Why Social Justice Matters
Co-presented with the Sydney Social Justice Network at the University of Sydney
Social justice is a much-discussed concept, but what exactly does it mean and what are today’s most pressing social justice concerns? This forum will begin to ask these tough questions, focusing on what the role of the University of Sydney should or could be in relation to social justice. How do we begin to develop approaches to social justice research that bring together practitioners, policy makers, citizens and academics in new ways to address long-standing issues of inequality and disadvantage? To explore these questions, two civil society activists Jody Broun, Co-Chair of the National Congress of Australia’s First People and Dr Amanda Tattersall, Director, of Sydney Alliance, will join Professor Duncan Ivison, Dean of the Faculty of Arts and Social Sciences and Professor Robert J Tierney, Dean of the Faculty of Education and Social Work, University of Sydney.
The event will be chaired by leading social justice advocate Dr Meredith Burgmann.
Jody Broun is Co-Chair of the National Congress of Australia’s First People. A Yindjibarndi woman from the Pilbara, Jody has dedicated herself to the service of Australia’s First Peoples in her 25 year career, spending much of that time in senior public service positions. She has been the Executive Director of Aboriginal Housing and Infrastructure at the Department of Housing and Works (WA), Director of Equal Opportunity in Public Employment (WA), Executive Director of Policy and Coordination at the Aboriginal Affairs Planning Authority (WA) and Director General of the NSW Department of Aboriginal Affairs. Jody is also a well-known and respected artist. She explores the stories of her family and country in her art and was the winner of the National Aboriginal and Torres Strait Islander Art Award in 1998 and the Canberra Art Award in 2005.

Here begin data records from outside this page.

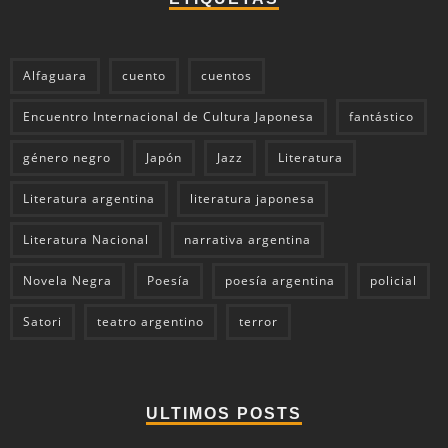
Alfaguara
cuento
cuentos
Encuentro Internacional de Cultura Japonesa
fantástico
género negro
Japón
Jazz
Literatura
Literatura argentina
literatura japonesa
Literatura Nacional
narrativa argentina
Novela Negra
Poesía
poesía argentina
policial
Satori
teatro argentino
terror
ULTIMOS POSTS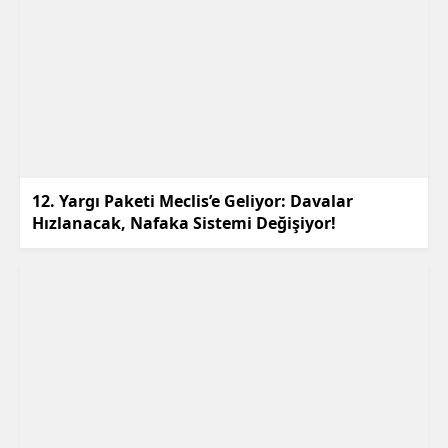
12. Yargı Paketi Meclis’e Geliyor: Davalar
Hızlanacak, Nafaka Sistemi Değişiyor!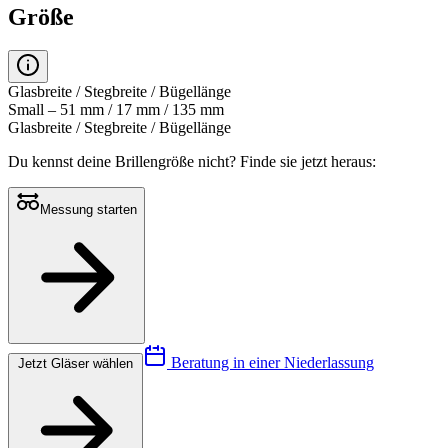
Größe
Glasbreite / Stegbreite / Bügellänge
Small – 51 mm / 17 mm / 135 mm
Glasbreite / Stegbreite / Bügellänge
Du kennst deine Brillengröße nicht?
Finde sie jetzt heraus:
Messung starten
Beratung in einer Niederlassung
Jetzt Gläser wählen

Duncan Ivison completed his BA at McGill University in Montreal, and MSc and PhD at the London School of Economics and Political Science. He has taught at the University of Toronto, the University of York (UK) and been Postdoctoral Fellow at the Research School of Social Sciences at the ANU and Laurance S. Rockefeller Visiting Fellow at Princeton University (2002-3). He is currently Professor of Political Philosophy and Dean of the Faculty of Arts and Social Sciences at the University of Sydney. His books include: The Self at Liberty: Political Argument and the Arts of Government (1997);Postcolonial Liberalism (2002); Rights (2008); The Ashgate Research Companion to Multiculturalism (2010) and (with Paul Patton and Will Sanders) Political Theory and the Rights of Indigenous Peoples (2002).
Dr Amanda Tattersall is Coalition Director and founder of the Sydney Alliance. Amanda was the President of the National Union of Students in 1999 (NSW Branch), the co-founder of Labor for Refugees in 2001 and is a co-founder, deputy assistant secretary at unions NSW, former chair and current board member of GetUp.org.au. Amanda is an honourary fellow at work and organisational studies, University of Sydney and also the author of Power in coalition: strategies for strong unions and social change (2010)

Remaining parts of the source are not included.